GRAND RAPIDS, Mich. (WOOD) — Brandy Palmer knows just how ugly this election has become.
She wants to try to take it in another direction.
“It’s contentious,” Palmer said. “There’s a lot of ugliness on both sides, and I want to find a way to get involved in a positive way.”
So, she answered the call to become a Kent County election worker.
And she’s not alone.
Despite all the worries and the controversies over this year’s election, a funny thing happened on the way to Nov. 3.
An overwhelming number of people have volunteered to make sure things work out right.
“We had a surprising number of individuals just come out of nowhere, showing a general interest in helping us out,” said Kent County Elections Director Gerrid Uzarski.
COVID-19 has brought concerns over older election workers’ health and safety, who traditionally staff polling precincts.
That, along with the high number of mail-in ballots that will need to be counted election day and an expected high voter turnout for in-person voting has caused a need for additional workers at the polls.
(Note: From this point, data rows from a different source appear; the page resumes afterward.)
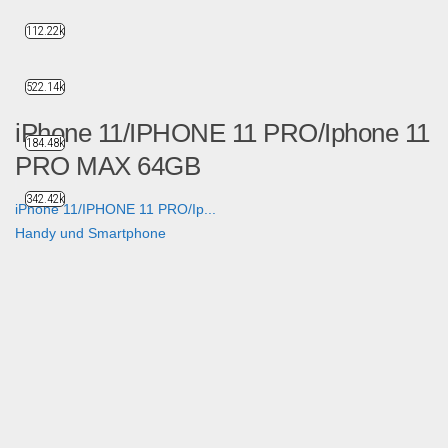
112.22k
522.14k
iPhone 11/IPHONE 11 PRO/Iphone 11
184.48k
PRO MAX 64GB
342.42k
iPhone 11/IPHONE 11 PRO/Ip...
Handy und Smartphone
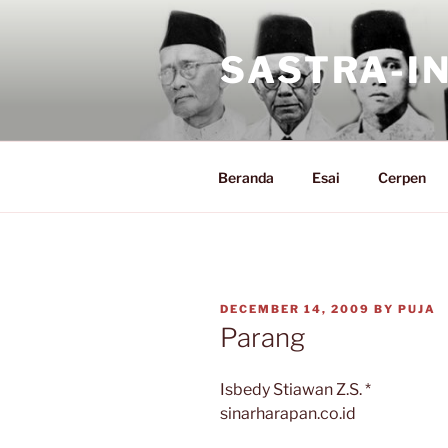
Skip
to
SASTRA-I
content
Beranda
Esai
Cerpen
POSTED
DECEMBER 14, 2009
BY
PUJA
ON
Parang
Isbedy Stiawan Z.S. *
sinarharapan.co.id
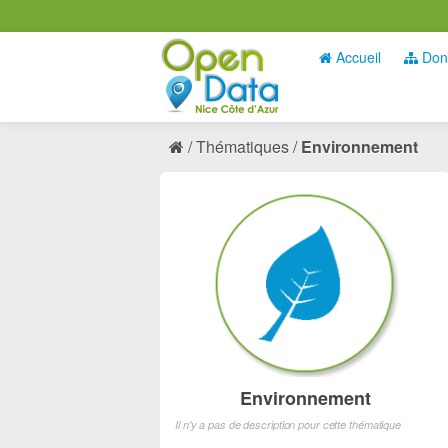
Accueil
Don
Thématiques
Environnement
Environnement
Il n'y a pas de description pour cette thématique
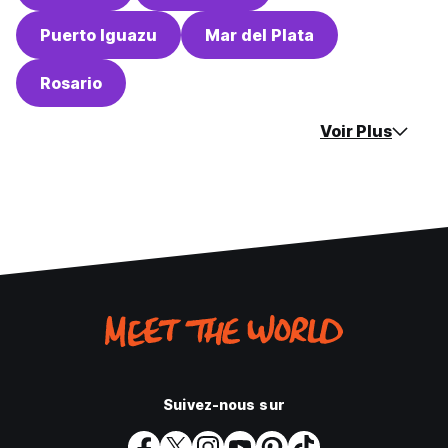
Puerto Iguazu
Mar del Plata
Rosario
Voir Plus
Suivez-nous sur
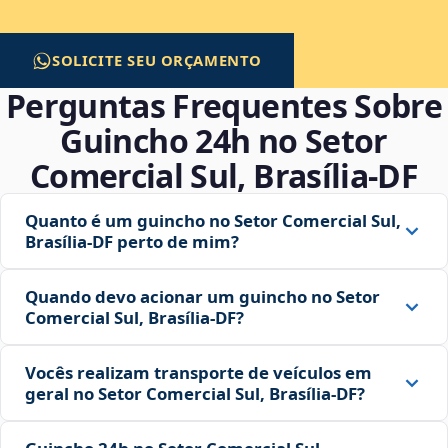
SOLICITE SEU ORÇAMENTO
Perguntas Frequentes Sobre
Guincho 24h no Setor
Comercial Sul, Brasília‑DF
Quanto é um guincho no Setor Comercial Sul,
Brasília‑DF perto de mim?
Quando devo acionar um guincho no Setor
Comercial Sul, Brasília‑DF?
Vocês realizam transporte de veículos em
geral no Setor Comercial Sul, Brasília‑DF?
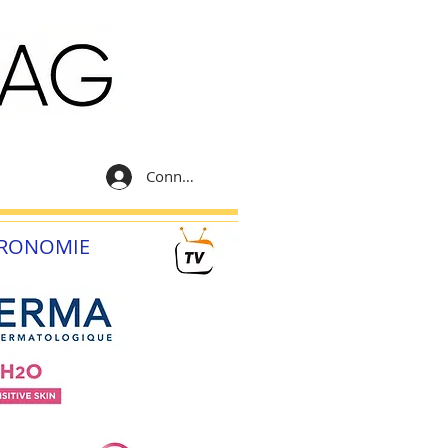
Connexion
RONOMIE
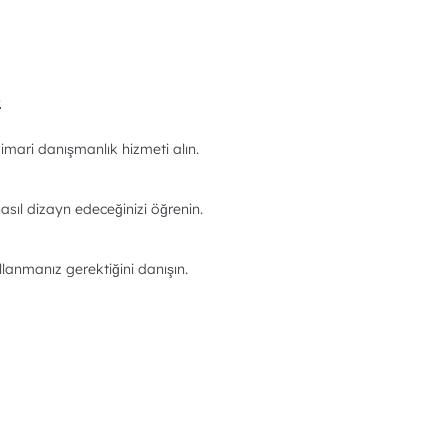
.
imari danışmanlık hizmeti alın.
asıl dizayn edeceğinizi öğrenin.
llanmanız gerektiğini danışın.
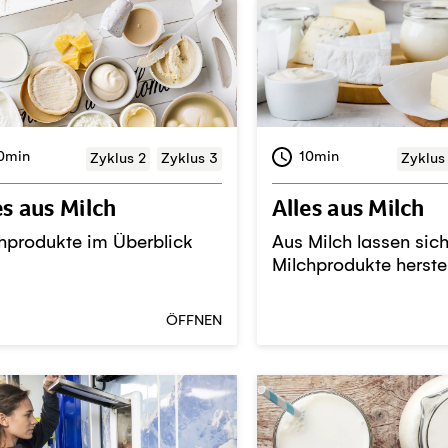
0min
10min
Zyklus 2
Zyklus 3
Zyklus
es aus Milch
Alles aus Milch
hprodukte im Überblick
Aus Milch lassen sich
Milchprodukte herstel
ÖFFNEN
But area clerks say staffing will not be a problem on Nov. 3.
Both Kent and Ottawa County election officials say they’ve filled their volunteer rosters.
In Grand Rapids, they’ve created a waiting list for people wanting to participate.
“So, we’ll have a standby list. If someone can’t work, we’ll go to that standby list. That’s been a good problem to have,” said Grand Rapids City Clerk Joel Hondorp.
While they volunteer for the job, many are surprised to find out they do get paid.
Grand Rapids election workers will get a little extra in their checks.
The city received a $280,000 grant from the Center for Tech and Civic Life, a group formed in 2012 to promote civic engagement.
The money is being used to pay for additional equipment and staff.
It will also provide and additional $100 in hazard pay for each of the city’s 500 to 600 election workers.
“You’re putting ourselves at a potential risk,” Hondorp said. “We pay each election worker about $165 a day, a chairperson gets $200. So, they’re all going to get an extra $100 above and beyond what they normally get.”
Election workers do everything from checking names against the voter registration list to counting the record number of absentee ballots expected.
But just as important, they have a better understanding of the process.
“They’re usually comfortable and very impressed with what it looks like behind the scenes,” Uzarski said. “And it’s great to have them in the class, and I sort of look at them as ambassadors. They go out to the community and vouch on our behalf.”
Palmer, who expects to be assigned to a Cannon Township polling place, agrees.
But just as important to her, she can share her experience with her 10 and 13-year-old children, who often hear a different view of the election process at school.
“They’re hearing a lot about politics and the system… And really what they’re coming home with is I think, a lot of the negative. That things are broken. Things aren’t functioning as they should,” Palmer said. “And I’d love to be able to educate them more about how that system does work.”